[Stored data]
/---
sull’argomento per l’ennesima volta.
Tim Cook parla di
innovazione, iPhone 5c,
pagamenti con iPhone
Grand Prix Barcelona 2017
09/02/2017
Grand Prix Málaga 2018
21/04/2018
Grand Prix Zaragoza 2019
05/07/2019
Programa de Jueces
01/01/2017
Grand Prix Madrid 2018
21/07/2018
\---
/---
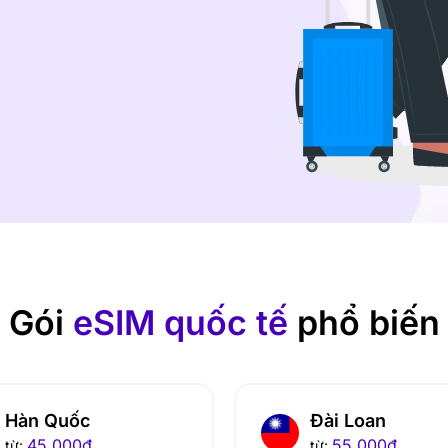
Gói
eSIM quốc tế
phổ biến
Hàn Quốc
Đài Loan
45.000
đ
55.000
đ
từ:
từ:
\---
▶ [What you are asked to do]: Make a copy of each line in the records above that has the word "Grand".

▶ [Result of this task]:
Grand Prix Barcelona 2017
Grand Prix Málaga 2018
Grand Prix Zaragoza 2019
Grand Prix Madrid 2018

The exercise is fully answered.